Definitely a very interesting addon. I think this is mostly going into the right direction. The incremental refinement is a key usability feature, and feels very intuitive, that’s really great and very much in the spirit of default gloda search. However,
- what you can achieve is often already available by default in View > Custom Views (although that feature seems underused, so it might be a good thing to make it more usable with this addon). If the goal is to replace that functionality, it’s definitely going the right way. However, to replace the “View >” toolbar button completely, a way to remember a search would be needed.
- steals too much vertical space, as mentioned before.
- hard to make a clear difference with the gloda search, although I don’t have a definite answer as how to make a clear distinction between the two, with a semantics that is understandable by mere humans as well.
But this is definitely great. Some minor glitches :
- C-f pops up the search box and focuses it, but I have found no way to hide it with the keyboard yet.

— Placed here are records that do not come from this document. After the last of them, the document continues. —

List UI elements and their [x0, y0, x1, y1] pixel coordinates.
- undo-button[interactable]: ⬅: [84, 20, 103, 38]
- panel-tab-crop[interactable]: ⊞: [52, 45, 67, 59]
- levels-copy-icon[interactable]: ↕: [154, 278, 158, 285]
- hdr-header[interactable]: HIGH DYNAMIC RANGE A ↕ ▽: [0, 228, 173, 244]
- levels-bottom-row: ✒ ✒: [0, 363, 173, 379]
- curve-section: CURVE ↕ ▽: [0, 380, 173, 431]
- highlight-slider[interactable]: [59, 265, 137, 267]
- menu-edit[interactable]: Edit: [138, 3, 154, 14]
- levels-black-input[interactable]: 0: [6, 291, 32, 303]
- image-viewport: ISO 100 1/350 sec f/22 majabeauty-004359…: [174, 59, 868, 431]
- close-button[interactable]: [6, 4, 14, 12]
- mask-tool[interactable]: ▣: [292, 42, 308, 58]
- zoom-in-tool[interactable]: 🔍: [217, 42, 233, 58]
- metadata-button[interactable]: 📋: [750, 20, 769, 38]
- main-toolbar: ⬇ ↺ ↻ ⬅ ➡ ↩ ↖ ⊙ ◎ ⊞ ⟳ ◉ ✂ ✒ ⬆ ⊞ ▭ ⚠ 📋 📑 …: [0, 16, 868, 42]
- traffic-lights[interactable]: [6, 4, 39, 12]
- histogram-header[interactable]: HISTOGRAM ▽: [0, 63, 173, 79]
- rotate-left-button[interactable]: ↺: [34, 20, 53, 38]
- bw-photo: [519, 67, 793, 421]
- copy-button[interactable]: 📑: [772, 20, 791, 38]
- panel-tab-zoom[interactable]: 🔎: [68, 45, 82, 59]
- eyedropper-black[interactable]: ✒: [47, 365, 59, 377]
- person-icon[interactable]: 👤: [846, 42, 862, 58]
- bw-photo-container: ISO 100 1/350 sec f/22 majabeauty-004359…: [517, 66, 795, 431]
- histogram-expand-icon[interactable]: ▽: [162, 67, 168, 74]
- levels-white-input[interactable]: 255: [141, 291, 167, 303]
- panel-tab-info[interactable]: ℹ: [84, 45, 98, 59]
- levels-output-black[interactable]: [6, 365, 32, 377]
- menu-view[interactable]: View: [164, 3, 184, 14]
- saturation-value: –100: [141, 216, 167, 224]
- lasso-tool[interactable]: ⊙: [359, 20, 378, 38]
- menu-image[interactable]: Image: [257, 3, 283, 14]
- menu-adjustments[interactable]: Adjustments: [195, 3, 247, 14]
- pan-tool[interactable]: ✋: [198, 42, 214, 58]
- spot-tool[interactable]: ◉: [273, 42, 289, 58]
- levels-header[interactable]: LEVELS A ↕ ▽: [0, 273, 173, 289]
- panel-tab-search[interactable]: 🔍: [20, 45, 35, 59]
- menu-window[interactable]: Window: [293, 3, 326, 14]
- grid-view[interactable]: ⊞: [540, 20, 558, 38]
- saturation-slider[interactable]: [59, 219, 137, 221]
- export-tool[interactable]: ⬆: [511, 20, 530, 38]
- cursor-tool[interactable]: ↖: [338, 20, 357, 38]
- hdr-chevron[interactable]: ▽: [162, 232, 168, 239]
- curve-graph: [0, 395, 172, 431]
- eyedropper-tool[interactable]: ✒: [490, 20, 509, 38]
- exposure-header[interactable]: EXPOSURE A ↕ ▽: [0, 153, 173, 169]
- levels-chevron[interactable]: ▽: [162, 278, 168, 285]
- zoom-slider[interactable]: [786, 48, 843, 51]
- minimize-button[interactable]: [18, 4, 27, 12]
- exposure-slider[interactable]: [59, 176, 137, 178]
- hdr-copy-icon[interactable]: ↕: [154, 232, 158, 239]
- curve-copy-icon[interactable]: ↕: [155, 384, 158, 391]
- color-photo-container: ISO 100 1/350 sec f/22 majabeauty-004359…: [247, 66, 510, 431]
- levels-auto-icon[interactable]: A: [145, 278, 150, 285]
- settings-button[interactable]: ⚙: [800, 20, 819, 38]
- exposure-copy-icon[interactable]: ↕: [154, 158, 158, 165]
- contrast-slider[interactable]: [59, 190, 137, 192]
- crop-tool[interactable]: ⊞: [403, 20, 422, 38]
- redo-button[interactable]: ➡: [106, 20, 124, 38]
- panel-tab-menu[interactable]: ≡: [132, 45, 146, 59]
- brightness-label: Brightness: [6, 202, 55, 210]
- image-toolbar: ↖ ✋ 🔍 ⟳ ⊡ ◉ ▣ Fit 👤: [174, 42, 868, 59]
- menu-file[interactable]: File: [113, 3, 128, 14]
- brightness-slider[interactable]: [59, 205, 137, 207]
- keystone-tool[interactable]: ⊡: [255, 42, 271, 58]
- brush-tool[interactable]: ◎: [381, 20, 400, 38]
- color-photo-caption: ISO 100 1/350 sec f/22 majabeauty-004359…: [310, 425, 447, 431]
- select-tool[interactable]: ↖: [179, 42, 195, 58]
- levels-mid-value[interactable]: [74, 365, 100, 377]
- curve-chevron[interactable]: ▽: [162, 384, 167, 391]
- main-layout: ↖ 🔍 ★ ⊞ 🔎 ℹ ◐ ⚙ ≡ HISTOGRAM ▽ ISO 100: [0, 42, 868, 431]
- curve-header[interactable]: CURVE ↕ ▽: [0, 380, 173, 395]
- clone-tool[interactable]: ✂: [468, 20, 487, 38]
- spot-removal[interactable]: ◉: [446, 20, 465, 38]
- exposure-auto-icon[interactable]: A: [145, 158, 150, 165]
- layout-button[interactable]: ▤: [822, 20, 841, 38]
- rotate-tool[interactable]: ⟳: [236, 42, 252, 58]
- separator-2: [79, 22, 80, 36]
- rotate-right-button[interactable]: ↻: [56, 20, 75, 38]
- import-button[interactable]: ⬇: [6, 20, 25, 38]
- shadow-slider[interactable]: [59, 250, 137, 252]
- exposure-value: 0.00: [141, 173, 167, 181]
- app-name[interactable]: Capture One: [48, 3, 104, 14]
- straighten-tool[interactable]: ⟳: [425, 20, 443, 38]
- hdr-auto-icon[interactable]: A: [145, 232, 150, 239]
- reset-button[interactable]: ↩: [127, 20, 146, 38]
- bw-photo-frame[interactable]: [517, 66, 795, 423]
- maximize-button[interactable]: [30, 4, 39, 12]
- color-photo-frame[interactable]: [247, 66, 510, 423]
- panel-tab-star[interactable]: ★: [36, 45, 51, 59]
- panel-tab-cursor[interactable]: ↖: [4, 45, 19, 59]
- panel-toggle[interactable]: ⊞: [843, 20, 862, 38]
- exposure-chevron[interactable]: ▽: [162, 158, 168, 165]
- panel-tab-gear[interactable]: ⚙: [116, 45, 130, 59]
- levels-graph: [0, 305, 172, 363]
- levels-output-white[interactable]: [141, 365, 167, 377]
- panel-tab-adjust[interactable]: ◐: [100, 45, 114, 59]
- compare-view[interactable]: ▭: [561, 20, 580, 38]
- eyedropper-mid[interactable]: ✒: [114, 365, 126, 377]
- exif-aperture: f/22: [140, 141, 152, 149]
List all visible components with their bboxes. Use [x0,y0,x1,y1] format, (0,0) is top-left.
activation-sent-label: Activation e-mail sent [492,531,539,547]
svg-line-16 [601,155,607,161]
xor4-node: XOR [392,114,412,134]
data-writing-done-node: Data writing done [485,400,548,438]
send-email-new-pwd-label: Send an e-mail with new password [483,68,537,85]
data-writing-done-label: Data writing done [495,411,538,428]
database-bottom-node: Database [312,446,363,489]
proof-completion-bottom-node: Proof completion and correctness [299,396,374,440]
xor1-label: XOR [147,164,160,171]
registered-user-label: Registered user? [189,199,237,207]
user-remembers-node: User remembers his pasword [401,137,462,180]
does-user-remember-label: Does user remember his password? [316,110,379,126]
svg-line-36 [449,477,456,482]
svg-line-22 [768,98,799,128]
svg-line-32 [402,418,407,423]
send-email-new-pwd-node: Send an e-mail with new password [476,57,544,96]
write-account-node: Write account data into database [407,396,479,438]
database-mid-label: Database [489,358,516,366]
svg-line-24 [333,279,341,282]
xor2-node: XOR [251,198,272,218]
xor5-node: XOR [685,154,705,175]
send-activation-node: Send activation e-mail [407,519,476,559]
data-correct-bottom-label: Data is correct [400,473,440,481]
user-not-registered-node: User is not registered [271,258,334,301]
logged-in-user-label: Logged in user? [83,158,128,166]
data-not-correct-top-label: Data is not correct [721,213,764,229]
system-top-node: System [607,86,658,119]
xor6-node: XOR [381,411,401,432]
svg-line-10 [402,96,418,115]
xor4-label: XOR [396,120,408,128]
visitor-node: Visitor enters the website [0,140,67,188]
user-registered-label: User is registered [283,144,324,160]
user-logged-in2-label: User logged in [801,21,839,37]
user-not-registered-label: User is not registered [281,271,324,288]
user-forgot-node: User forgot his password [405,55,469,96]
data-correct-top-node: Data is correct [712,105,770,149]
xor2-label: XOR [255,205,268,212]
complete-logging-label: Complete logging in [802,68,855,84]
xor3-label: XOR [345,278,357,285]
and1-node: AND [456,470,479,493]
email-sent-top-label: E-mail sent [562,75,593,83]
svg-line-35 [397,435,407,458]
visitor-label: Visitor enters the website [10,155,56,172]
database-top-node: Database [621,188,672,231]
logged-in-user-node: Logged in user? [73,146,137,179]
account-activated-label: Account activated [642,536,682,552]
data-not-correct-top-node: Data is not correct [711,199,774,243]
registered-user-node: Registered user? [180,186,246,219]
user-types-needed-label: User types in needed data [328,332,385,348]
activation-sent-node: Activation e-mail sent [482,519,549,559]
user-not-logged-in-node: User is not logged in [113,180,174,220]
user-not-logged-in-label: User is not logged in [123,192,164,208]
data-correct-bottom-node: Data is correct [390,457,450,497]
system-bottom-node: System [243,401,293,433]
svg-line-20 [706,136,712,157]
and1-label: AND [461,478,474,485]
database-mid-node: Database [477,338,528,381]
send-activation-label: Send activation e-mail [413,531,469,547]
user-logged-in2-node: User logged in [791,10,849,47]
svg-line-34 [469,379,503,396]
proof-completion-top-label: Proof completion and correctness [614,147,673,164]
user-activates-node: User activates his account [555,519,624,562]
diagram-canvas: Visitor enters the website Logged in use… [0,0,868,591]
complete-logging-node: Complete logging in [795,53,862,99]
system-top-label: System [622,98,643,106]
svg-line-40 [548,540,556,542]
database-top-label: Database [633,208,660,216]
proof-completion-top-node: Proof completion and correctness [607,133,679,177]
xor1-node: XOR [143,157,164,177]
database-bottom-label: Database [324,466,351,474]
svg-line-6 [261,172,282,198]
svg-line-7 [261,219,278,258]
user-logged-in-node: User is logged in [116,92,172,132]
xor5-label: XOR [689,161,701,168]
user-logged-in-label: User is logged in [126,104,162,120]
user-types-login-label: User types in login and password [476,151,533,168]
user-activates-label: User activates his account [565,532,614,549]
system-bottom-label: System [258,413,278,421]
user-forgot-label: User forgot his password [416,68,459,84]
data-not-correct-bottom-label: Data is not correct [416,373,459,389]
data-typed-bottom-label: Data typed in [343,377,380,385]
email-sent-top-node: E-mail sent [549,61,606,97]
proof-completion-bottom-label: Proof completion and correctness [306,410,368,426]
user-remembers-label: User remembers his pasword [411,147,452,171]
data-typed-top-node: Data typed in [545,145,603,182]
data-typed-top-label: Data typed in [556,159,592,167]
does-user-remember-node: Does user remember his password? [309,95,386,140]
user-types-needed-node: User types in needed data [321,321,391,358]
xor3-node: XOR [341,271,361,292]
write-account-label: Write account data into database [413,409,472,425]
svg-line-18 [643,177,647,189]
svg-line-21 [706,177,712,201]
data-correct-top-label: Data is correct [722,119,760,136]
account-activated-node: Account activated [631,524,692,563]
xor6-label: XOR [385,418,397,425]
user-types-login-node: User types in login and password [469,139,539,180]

- Hiding the box right after showing it up (without entering any search terms) triggers a “Searching folder…” message in the status bar. I have a big “Smart Inbox” (thousands of messages) that takes seconds to reload on a low-range computer. I think useless folder reloads should be avoided as much as possible. Same behaviour when re-focusing the search box after focus has been lost, even if there was no input yet.
Enough ramblings now
. Congratulations!
I posted a comment earlier (or yesterday). Why didn’t it appear. If you have blocked/banned me, plese have the decency to let me know (and ideally, why).
Oh, it seems I can post know. Thanks!
It seems the add-on you want the testers to test doesn’t work in the nightly builds (AKA 3.2a1pre) (yes, I realize the feature is intended for the 3.1 release). Oh well. Too bad.
Thanks so much to the team for developing this. Being able to quickly filter by sender is a huge part of my daily workflow, and I’ve been missing the capability since Thunderbird 3.0 came out. A great addition!
First: great add-on (if it works)
But – I have a problem and two wishes:
1) Version 0.7 doesn’t work any more with Lanikai 3.1 Beta 1
2) Wish: I want Quick Filter to start minimized (only the magnifying glass is visible)
3) Even better would it be to have the possibility to use the search field in the button bar
Thanks, Wolfgang
Thanks for all the praise! It’s really good to hear people are liking the add-on.
@Beltzner good ideas! Our data miners extension has lagged a bit because of the 3.1 release but is slated to handle those issues of “pivoting” through a sidebar that presents those kinds of details and search options. data-miners: https://wiki.mozilla.org/Thunderbird/Data_Miners
@Ronan good points. I am concerned about the double entry for searching via gloda and this quick search. However the change is about speed and user habits. We found (through some quick testings and feedback) that people wanted to “quickly find that thing they just saw”; unprocessed or unarchived items still in the inbox. The global search is not (yet) designed to do this well. This search is fast and presents users with a familiar interface (of quick search) for getting to items already suspecting of being in the view. We are working on a better “upsell” to the global search, if you find no results in a text search hitting enter will open a new tab for the global search.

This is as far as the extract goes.